Inheritance tax explained
Inheritance tax can be a minefield. Whether you are planning for the future or dealing with the estate of a loved one, this particularly tricky area can often prove to be overwhelming. At Geoffrey Leaver Solicitors, we have found that this tax is often muddied by various news outlets professing to provide you with generic advice which, in fact, is often very unhelpful.
As such, we have created the below article which touches upon some of the most frequently asked questions posed to us by our clients.
What is Inheritance Tax?
Inheritance Tax is a tax which may be applicable on someone’s death. The current threshold (that is, the amount of your estate which is protected from inheritance tax) currently stands at £325,000 per person. If someone’s net estate, that is the value of estate assets once all liabilities have been taken away, falls over this amount then the amount of tax due is 40% of the net estate over this threshold.
What if I am married or in a civil partnership?
If you are married or in a civil partnership, then an Inheritance Tax relief known as spouse exemption will apply in the following circumstances:
- If you have a Will, and leave everything to the surviving spouse/civil partner, then full spouse exemption will apply and no inheritance tax will apply; or
- If there is no Will, then only a portion of the estate may be eligible for such exemption.
Unfortunately, this exemption does not apply to those who are co-habiting.
It is, therefore, imperative that you make a properly drafted Will.
What if I am a child and dealing with my parent’s estate?
If you are dealing with your parent’s estate and it is an estate whereby the second of them has now died, the estate may benefit from both spouse allowances; that is, the £325,000 will double to £650,000; provided that on the death of the first parent, his or her entire estate passed to the surviving parent who is their spouse.
What happens if the person’s estate exceeds either £325,000 or £650,000?
In 2016 the government introduced a further tax relief which is known as a Residential Nil Rate Band (“RNRB”) which currently stands at £150,000 per person and will increase to £175,000 in April 2020. The general purpose of the additional relief is to assist those who own a home to pass this asset down to their lineal descendants (children, step-children etc) with the view of reducing the amount of inheritance tax that may be applicable to the estate. However, for this relief to apply, you must own the home and ensure that it passes to your lineal descendants for your estate to benefit from the allowance; that is children, grandchildren etc.

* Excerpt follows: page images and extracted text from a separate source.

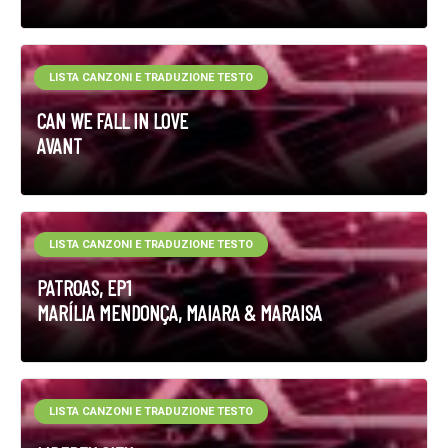
LISTA CANZONI E TRADUZIONE TESTO
CAN WE FALL IN LOVE
AVANT
LISTA CANZONI E TRADUZIONE TESTO
PATROAS, EP1
MARÍLIA MENDONÇA, MAIARA & MARAISA
LISTA CANZONI E TRADUZIONE TESTO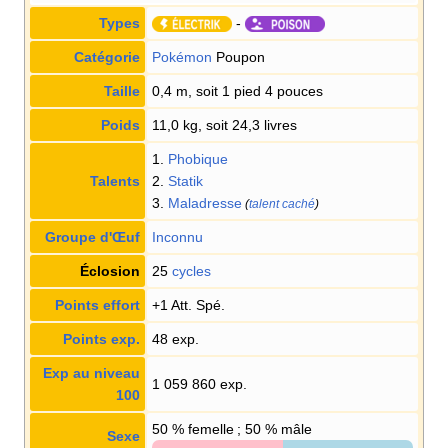
Types
-
Catégorie
Pokémon
Poupon
Taille
0,4 m, soit 1 pied 4 pouces
Poids
11,0 kg, soit 24,3 livres
1.
Phobique
Talents
2.
Statik
3.
Maladresse
(
talent caché
)
Groupe d'Œuf
Inconnu
Éclosion
25
cycles
Points effort
+1 Att. Spé.
Points exp.
48 exp.
Exp au niveau
1 059 860 exp.
100
50
% femelle ; 50
% mâle
Sexe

Please note that if you feel that your estate would benefit from this extra allowance, it is imperative that you should consider entering into a Will, or have your current Will reviewed, to ensure that your estate would benefit accordingly.
In summary, the nature of inheritance tax can be explained as:
- Everyone has an Inheritance Tax free allowance which is currently £325,000;
- You can claim your deceased spouse/civil partner’s allowance upon your death; therefore £650,000 will be applicable;
- If you are married or in a civil partnership, then your estate can benefit from spouse exemption;
- RNRB is available provided your property passes to your lineal descendants. The amount currently available is £150,000 which will increase to £175,000 in April 2020; and
- Regardless of your position, whether you are married or unmarried, to ensure your estate is as most tax efficient as possible, we advise that you make a Will or have your current Will reviewed.